Jesus said... I tell you,
Use worldly wealth to gain friends for yourselves, so that when it is gone, you
will be welcomed into eternal dwellings. Luke 16:9
Jesus said many
wonderful things, some of them challenging, some of them comforting. But I
doubt if he ever said anything as downright puzzling
as this. It’s almost as if he is telling us to use our money to buy our way
into the kingdom of heaven. How very strange! How out of tune with his teaching
elsewhere, indeed with the teaching of the New Testament as a whole.
Of course
this isn’t an isolated saying; we need to look at it in the context in which
it’s set (as always when we read the Bible). Hopefully that will help us.
Well, if we
look at Luke 16 as a whole we find that its main theme is money. At the end of the chapter we have the story of the rich man
and Lazarus - how the rich man refused to use his great wealth to help the poor
man lying at his gate, and how he suffered as a result. And here we have the
story of the “shrewd manager”, the rich man’s property-steward who found
himself in trouble with his boss and resorted to some pretty cunning tactics to
save his skin.
I don’t
imagine for a moment that Jesus intended to praise the man for any kind of
dishonest dealings. But he does seem (taking verse 8 into account) to be
suggesting that we who belong to him could sometimes learn lessons from the
non-Christian world about using a bit of - what word shall I use? - know-how or ingenuity, especially when
the spiritual temperature is hotting up a bit: “Hard times are coming for you,
my people, so dump all the petty inessentials and use your wits to focus on the
things that really matter.”
That may be
a right way of looking at the story and at Jesus’ strange remark. But it rather
smacks of “spiritualising” a more down-to-earth message: the chapter is, after
all, as I said, essentially about money.
So I wonder
if there is a clue in the other story, the one at the end of the chapter. Could
it be that Jesus intended these two stories to be read as companion pieces, so to speak?
Bear with me please as I imagine that that story took a rather different
course. I’ll put the bits I’ve changed in italics...
“There was a
rich man who was dressed in purple and fine linen and lived in luxury every
day. At his gate lay a beggar named Lazarus, covered with sores and longing to
eat what fell from the rich man’s table. Every
day the rich man sent a servant to give Lazarus a meal. When the sores began to
appear he paid for his doctor to treat them. In the end things got so bad that
he found Lazarus a room in his house and had him looked after full time. And he
used to visit him personally every day to see how he was getting on. The
time came when the beggar died and the angels carried him to Abraham’s side.
The rich man also died, and as he too was
brought to Abraham’s side... there was Lazarus greeting him with a smile.

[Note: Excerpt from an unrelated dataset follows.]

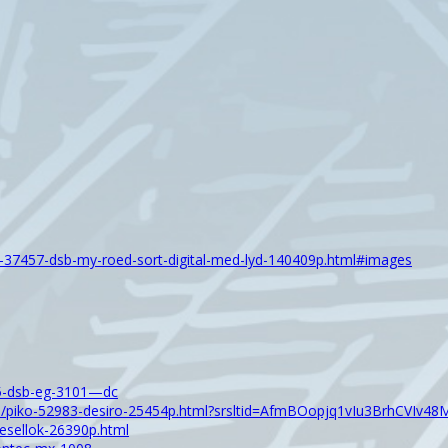
o-37457-dsb-my-roed-sort-digital-med-lyd-140409p.html#images
75-dsb-eg-3101—dc
/piko-52983-desiro-25454p.html?srsltid=AfmBOopjq1vIu3BrhCVIv
esellok-26390p.html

‘Welcome home, my brother!’ he said...”
Sadly, that
isn’t the way Jesus’ story ended. But it could have been! The point is that the
rich man in the second story failed to do with his money what the shrewd manager
in the first story did with his.
No, we can’t
buy our way into heaven. That can only be by faith in Christ. But what we can - and should - do is to use the
wealth we have to demonstrate that faith in practical ways: to do others good
and to make them happy. And, who knows, perhaps the smiling faces of those we have blessed will be
there to greet us as we are finally ushered into the eternal kingdom of God.
Does that
retelling of Jesus’ story make sense of verse 9? Or am I talking nonsense? Let
me know what you think!
Father, thank you for
the material prosperity I enjoy. Teach me to use it not for my own pleasure or
gratification, but for the good of others, to make them my friends, and so, at
the end, to share with them in glory. Amen.